::: Entries shown
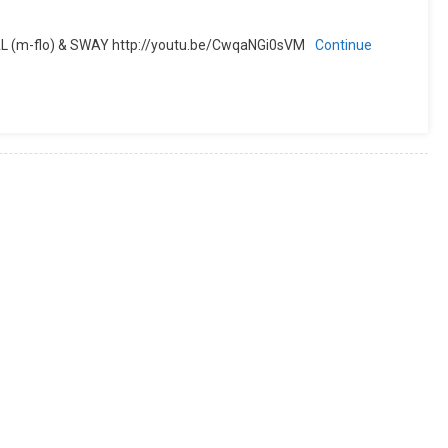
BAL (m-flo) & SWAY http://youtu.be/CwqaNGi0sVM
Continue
::::::
::: Entries shown
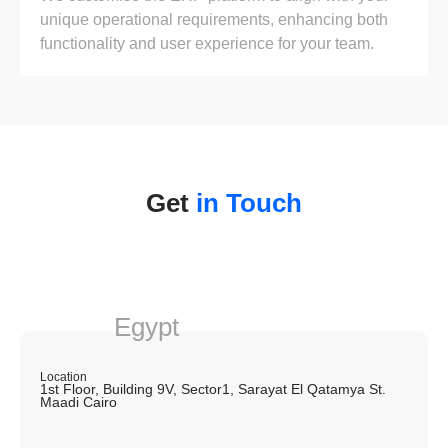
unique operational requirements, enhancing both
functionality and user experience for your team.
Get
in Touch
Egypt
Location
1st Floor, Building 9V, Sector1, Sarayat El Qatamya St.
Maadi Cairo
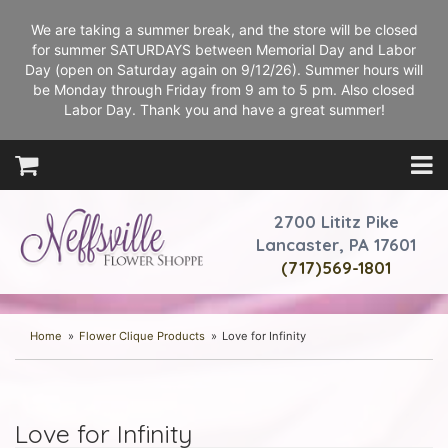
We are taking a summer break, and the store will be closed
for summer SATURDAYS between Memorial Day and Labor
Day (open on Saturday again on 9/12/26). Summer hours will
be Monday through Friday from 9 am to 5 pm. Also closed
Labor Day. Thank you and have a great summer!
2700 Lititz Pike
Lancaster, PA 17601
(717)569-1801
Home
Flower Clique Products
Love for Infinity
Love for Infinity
::::::
Reproduce each line of the material that mentions "Labor".

> [Result]:
for summer SATURDAYS between Memorial Day and Labor
Labor Day. Thank you and have a great summer!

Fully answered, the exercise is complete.